At the front, Vettel was content to stay 3.8 seconds clear of the chasing Bottas before Raikkonen was first to pit, on lap 15, switching to softs and rejoining fourth.
Ricciardo, who had started at the back of the grid, climbed as high as sixth before engine failure on lap 29 ended his race.
A series of pit stops saw the lead pass from Vettel to Bottas to Verstappen and finally to Raikkonen, at which point Vettel was second.
With dark clouds swirling around, Mercedes told Hamilton they were extending his first stint “as much as we can.”
Vettel, trapped behind Raikkonen, complained to his team.

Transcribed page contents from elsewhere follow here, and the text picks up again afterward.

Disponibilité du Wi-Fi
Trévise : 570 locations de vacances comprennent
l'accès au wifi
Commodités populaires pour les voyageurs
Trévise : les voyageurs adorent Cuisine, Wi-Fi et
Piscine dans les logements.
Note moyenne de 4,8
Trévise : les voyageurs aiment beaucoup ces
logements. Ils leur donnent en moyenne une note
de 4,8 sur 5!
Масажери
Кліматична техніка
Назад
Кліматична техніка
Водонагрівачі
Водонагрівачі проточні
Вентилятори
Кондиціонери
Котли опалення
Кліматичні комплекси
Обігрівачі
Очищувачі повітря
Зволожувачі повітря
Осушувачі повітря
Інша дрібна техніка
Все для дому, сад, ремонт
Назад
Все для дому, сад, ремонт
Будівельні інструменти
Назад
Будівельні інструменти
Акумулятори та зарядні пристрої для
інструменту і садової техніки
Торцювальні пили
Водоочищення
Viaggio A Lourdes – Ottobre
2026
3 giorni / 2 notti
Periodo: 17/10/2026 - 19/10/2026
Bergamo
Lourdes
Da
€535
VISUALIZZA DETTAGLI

“This is just silly – I’m losing time and destroying my tyres,” he told Ferrari. “I’m losing everything I got in the first stint.”

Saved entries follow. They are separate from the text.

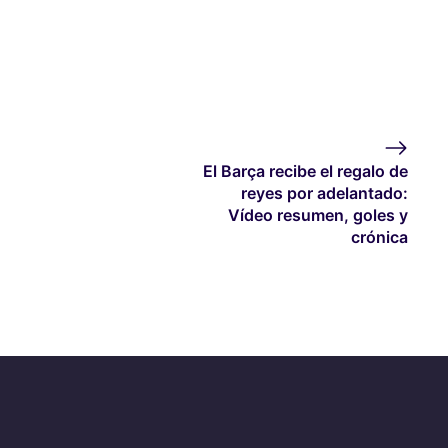
El Barça recibe el regalo de
reyes por adelantado:
Vídeo resumen, goles y
crónica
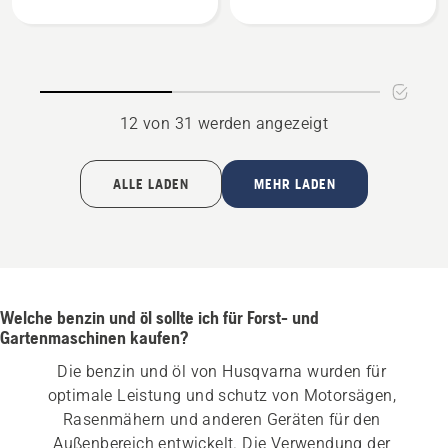
X-
anzeigen
Guard
anzeigen
12 von 31 werden angezeigt
ALLE LADEN
MEHR LADEN
Welche benzin und öl sollte ich für Forst- und
Gartenmaschinen kaufen?
Die benzin und öl von Husqvarna wurden für 
optimale Leistung und schutz von Motorsägen, 
Rasenmähern und anderen Geräten für den 
Außenbereich entwickelt. Die Verwendung der 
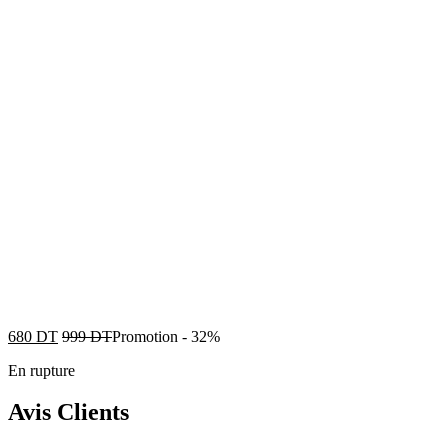
680
DT
999
DT
Promotion
-
32%
En rupture
Avis Clients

Eventually, the team asked the Finn to allow Vettel to retake the lead.
Hamilton, finally, pitted for ultra-soft tyres on lap 43 – Mercedes guessing that the rain would not be too heavy – and rejoined in fifth.
“You’ll have the best chance on this tyre, you’ve got the best rubber,” they told Hamilton.

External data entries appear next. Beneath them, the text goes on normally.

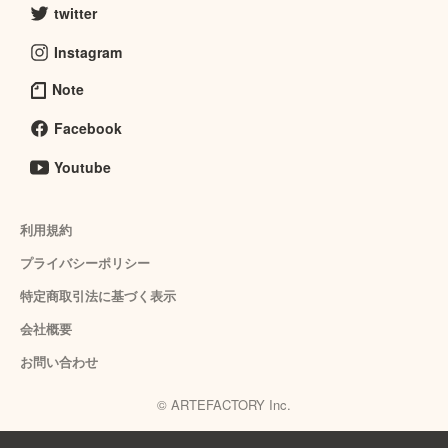
twitter
Instagram
Note
Facebook
Youtube
利用規約
プライバシーポリシー
特定商取引法に基づく表示
会社概要
お問い合わせ
© ARTEFACTORY Inc.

When the patchy rain started it created mayhem, Vettel losing part of his front wing after hitting a kerb, but hanging on in the lead ahead of Raikkonen.
Hamilton then reported heavier rain as Bottas passed his fellow-Finn for second.
After 52 laps, Vettel crashed, sliding straight into the barriers.
A safety car came out and while his rivals pitted for fresh tyres, Hamilton inherited lead, albeit with tyres 10 laps old.
When racing resumed on lap 57, Bottas attacking his Mercedes team-mate, but Hamilton held on.
On lap 60, Hamilton posted a near-phenomenal lap in 1:15.7, nine-tenths quicker than Bottas.
“Valtteri, it’s James, please hold position, I’m sorry,” Mercedes strategist James Vowles told Bottas. “Copy, James,” he replied.